About this exercise → Write out the data exactly as given, dropping every picture.

[Collection entries]
Content starts

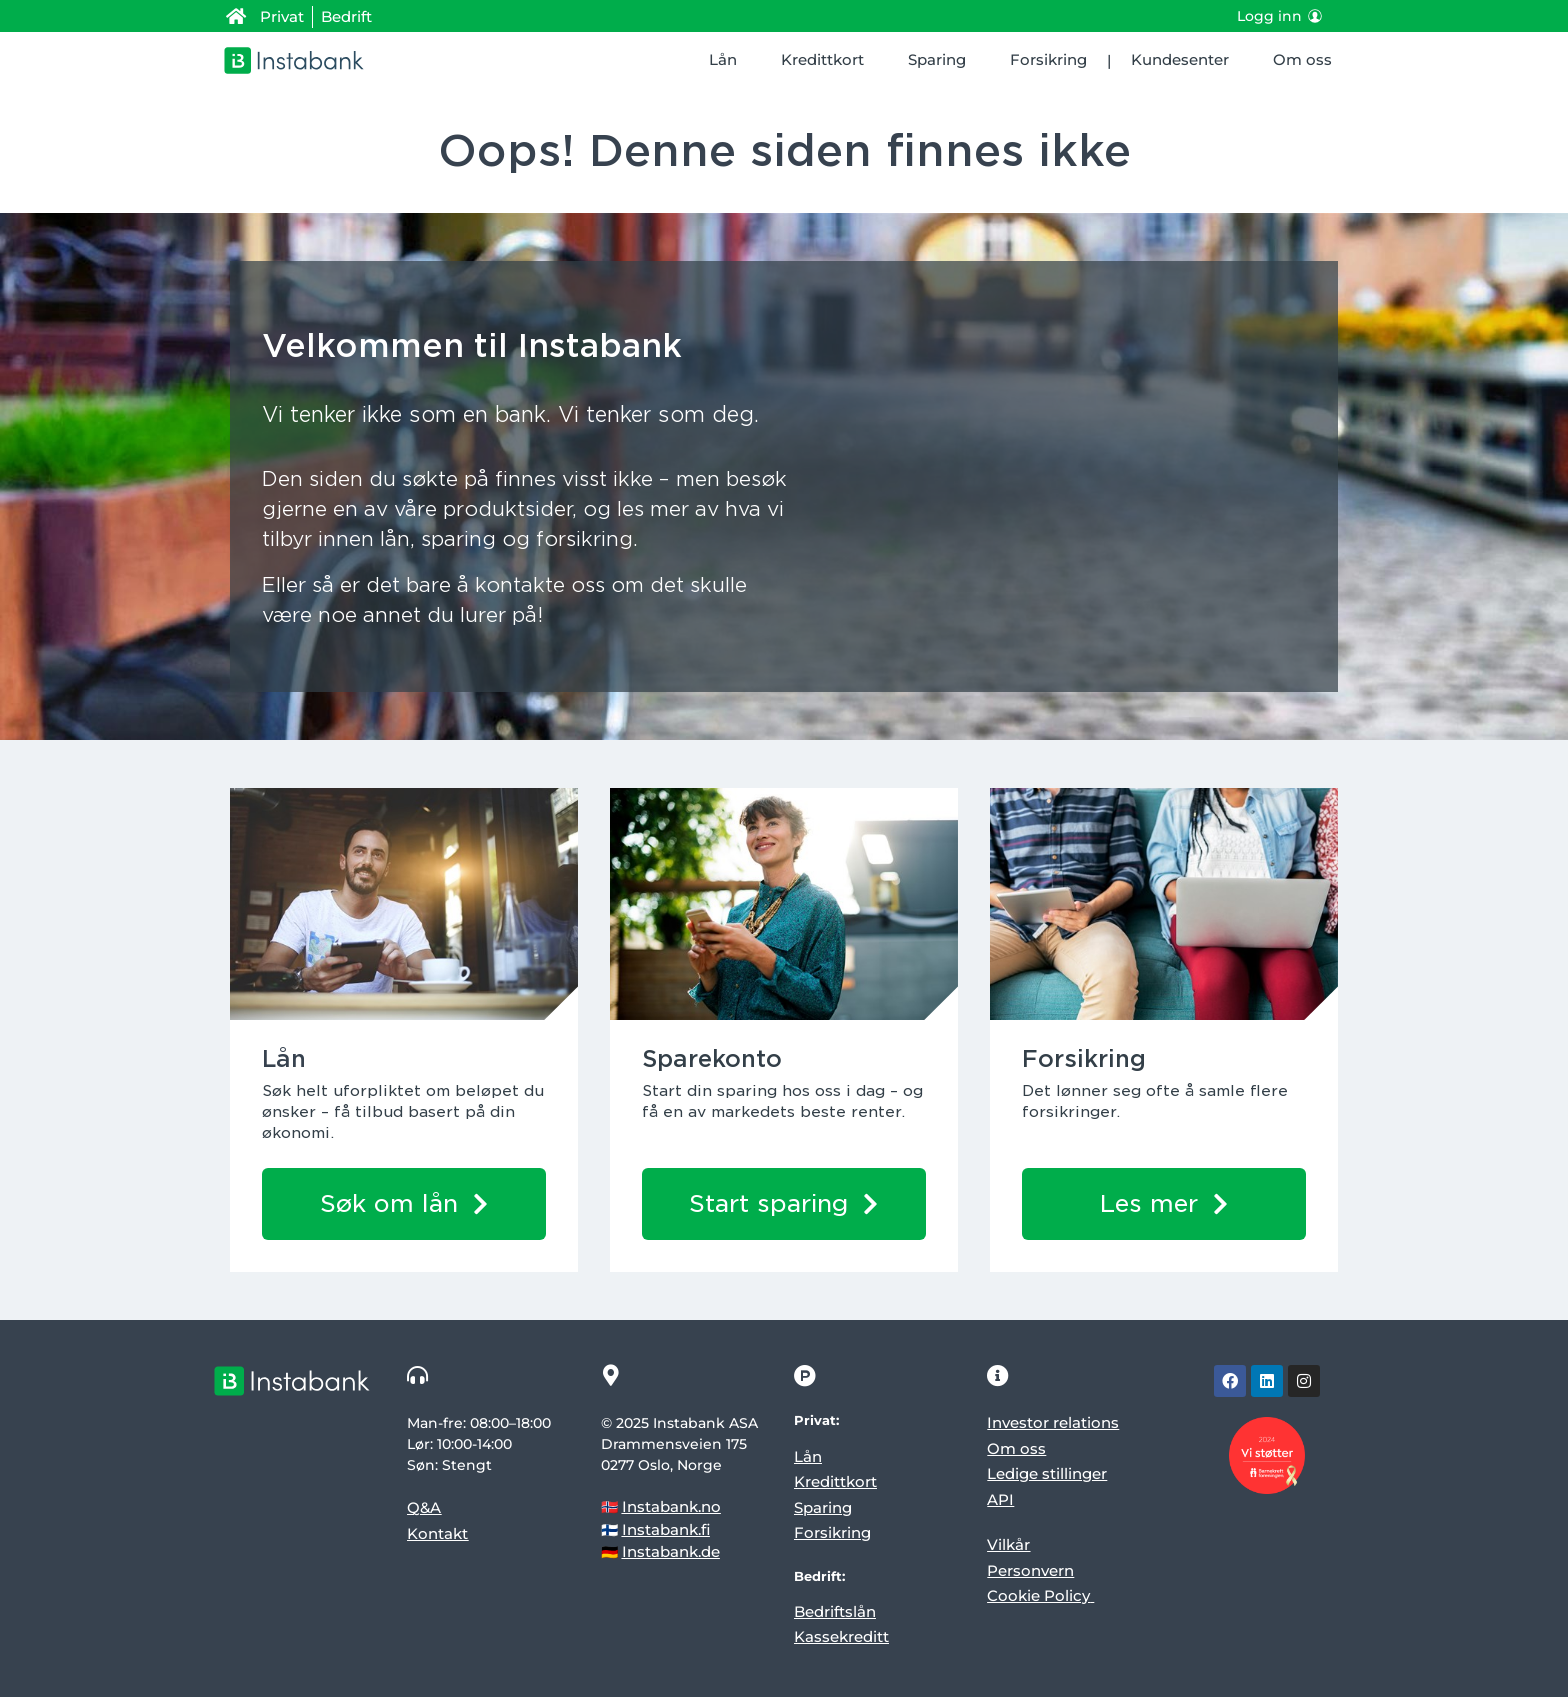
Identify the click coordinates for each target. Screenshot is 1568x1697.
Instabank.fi (666, 1529)
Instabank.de (671, 1551)
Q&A (424, 1507)
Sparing (937, 59)
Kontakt (437, 1533)
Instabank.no (671, 1506)
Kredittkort (822, 59)
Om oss (1302, 59)
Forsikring (1048, 59)
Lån (723, 59)
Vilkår (1008, 1544)
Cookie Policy (1038, 1595)
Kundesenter (1180, 59)
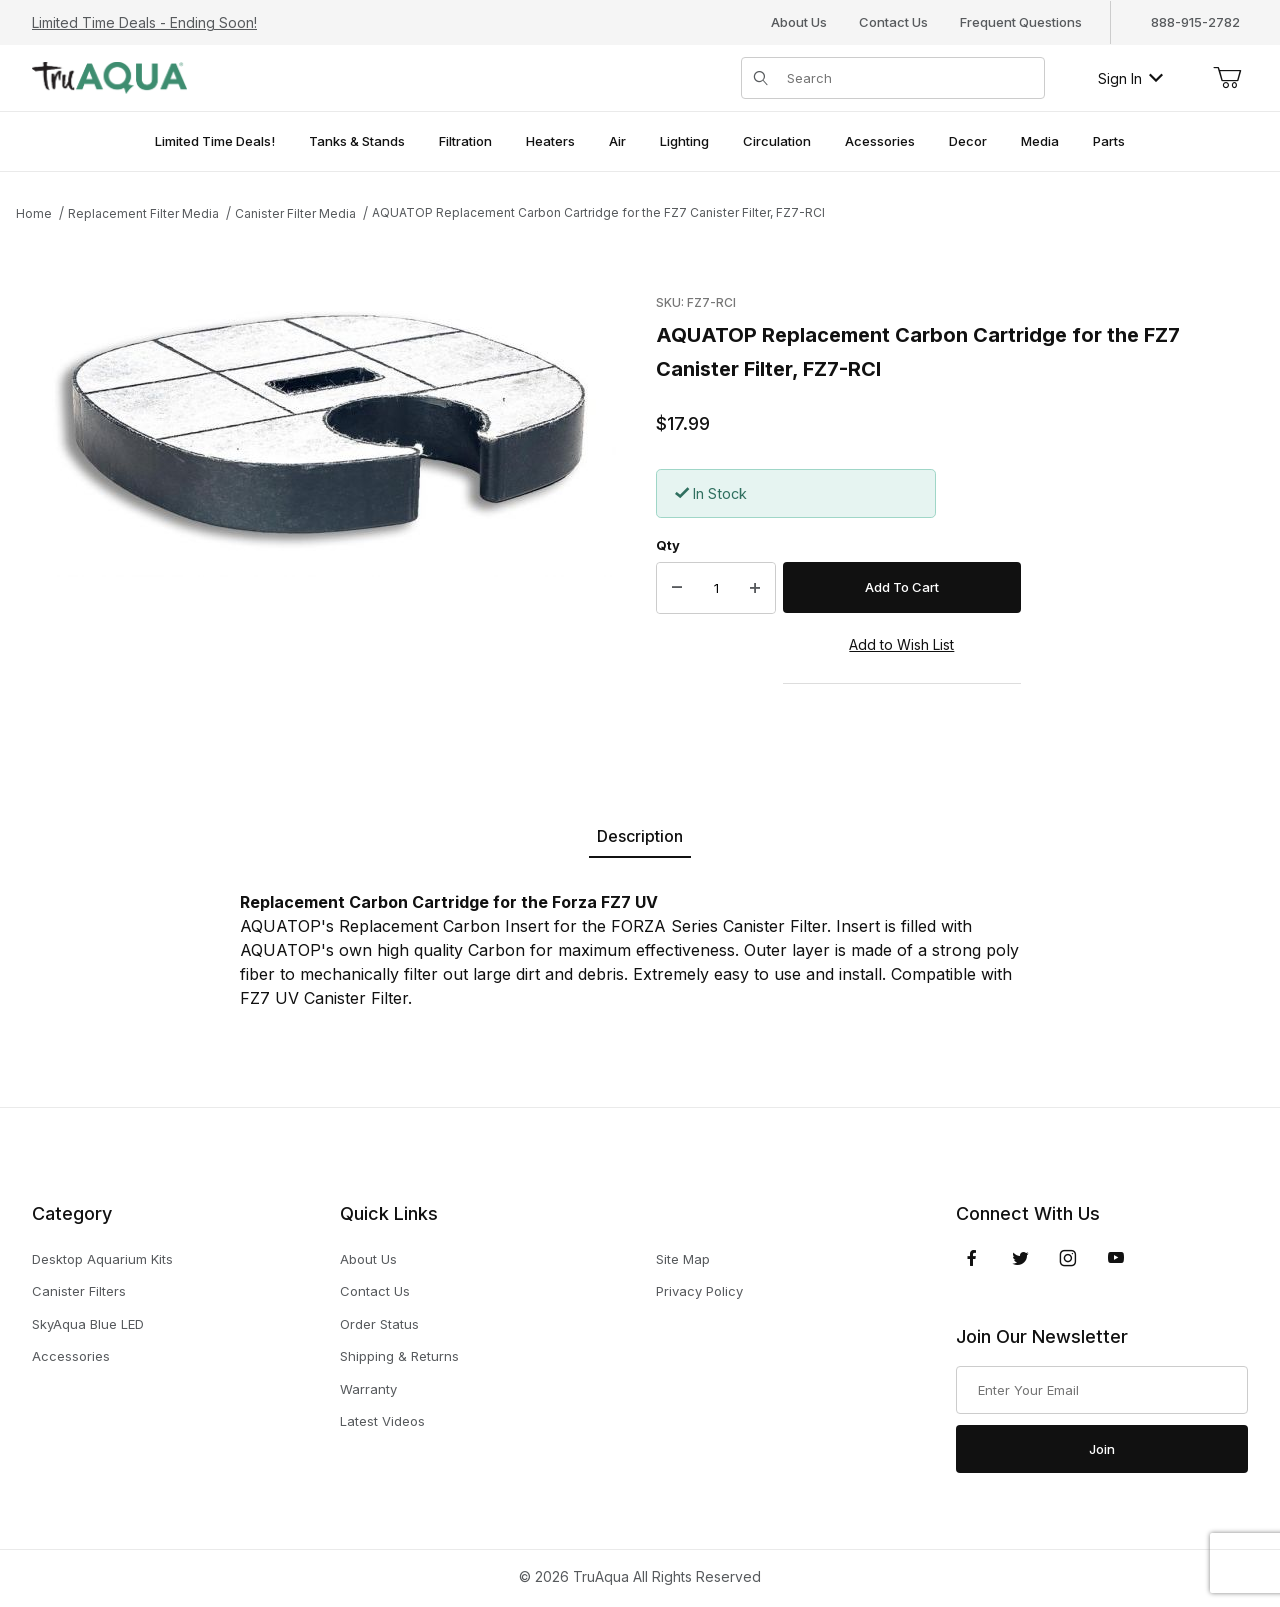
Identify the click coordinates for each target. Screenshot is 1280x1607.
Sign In (1130, 78)
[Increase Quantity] (755, 588)
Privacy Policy (699, 1291)
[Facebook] (972, 1258)
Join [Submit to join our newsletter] (1102, 1449)
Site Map (683, 1259)
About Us (799, 22)
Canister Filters (79, 1291)
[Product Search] (909, 78)
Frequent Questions (1021, 22)
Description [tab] (640, 836)
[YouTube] (1116, 1258)
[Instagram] (1068, 1258)
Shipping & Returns (399, 1356)
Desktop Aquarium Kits (102, 1259)
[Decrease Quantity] (677, 588)
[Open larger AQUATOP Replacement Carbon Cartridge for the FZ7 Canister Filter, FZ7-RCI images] (326, 432)
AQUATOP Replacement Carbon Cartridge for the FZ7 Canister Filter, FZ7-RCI (598, 212)
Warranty (368, 1389)
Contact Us (893, 22)
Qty (668, 545)
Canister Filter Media (295, 213)
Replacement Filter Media (143, 213)
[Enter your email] (1102, 1390)
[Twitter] (1020, 1258)
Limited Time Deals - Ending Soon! (144, 22)
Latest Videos (382, 1421)
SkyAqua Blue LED (88, 1324)
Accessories (71, 1356)
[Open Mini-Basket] (1227, 78)
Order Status (379, 1324)
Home (34, 213)
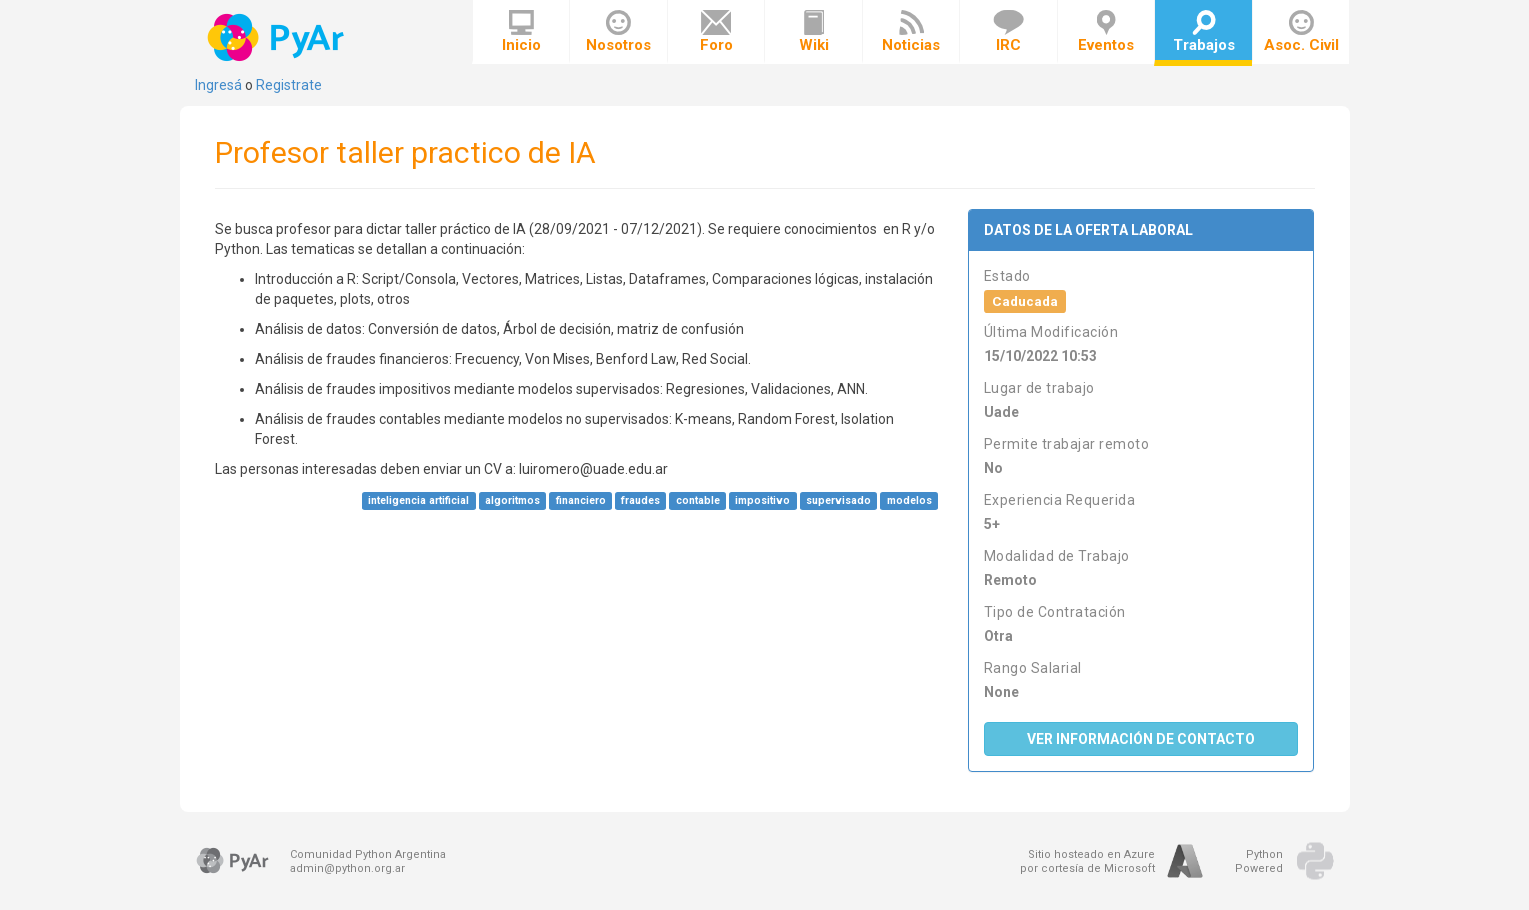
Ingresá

Content ends

Solution for this task →
Identify the click coordinates for each target. Screenshot is 1568x1697.
Instabank.fi (666, 1529)
Instabank.de (671, 1551)
Q&A (424, 1507)
Sparing (937, 59)
Kontakt (437, 1533)
Instabank.no (671, 1506)
Kredittkort (822, 59)
Om oss (1302, 59)
Forsikring (1048, 59)
Lån (723, 59)
Vilkår (1008, 1544)
Cookie Policy (1038, 1595)
Kundesenter (1180, 59)
Identify the click coordinates for each target. Screenshot is 1280x1607.
Sign In (1130, 78)
[Increase Quantity] (755, 588)
Privacy Policy (699, 1291)
[Facebook] (972, 1258)
Join [Submit to join our newsletter] (1102, 1449)
Site Map (683, 1259)
About Us (799, 22)
Canister Filters (79, 1291)
[Product Search] (909, 78)
Frequent Questions (1021, 22)
Description [tab] (640, 836)
[YouTube] (1116, 1258)
[Instagram] (1068, 1258)
Shipping & Returns (399, 1356)
Desktop Aquarium Kits (102, 1259)
[Decrease Quantity] (677, 588)
[Open larger AQUATOP Replacement Carbon Cartridge for the FZ7 Canister Filter, FZ7-RCI images] (326, 432)
AQUATOP Replacement Carbon Cartridge for the FZ7 Canister Filter, FZ7-RCI (598, 212)
Warranty (368, 1389)
Contact Us (893, 22)
Qty (668, 545)
Canister Filter Media (295, 213)
Replacement Filter Media (143, 213)
[Enter your email] (1102, 1390)
[Twitter] (1020, 1258)
Limited Time Deals - Ending Soon! (144, 22)
Latest Videos (382, 1421)
SkyAqua Blue LED (88, 1324)
Accessories (71, 1356)
[Open Mini-Basket] (1227, 78)
Order Status (379, 1324)
Home (34, 213)
Ingresá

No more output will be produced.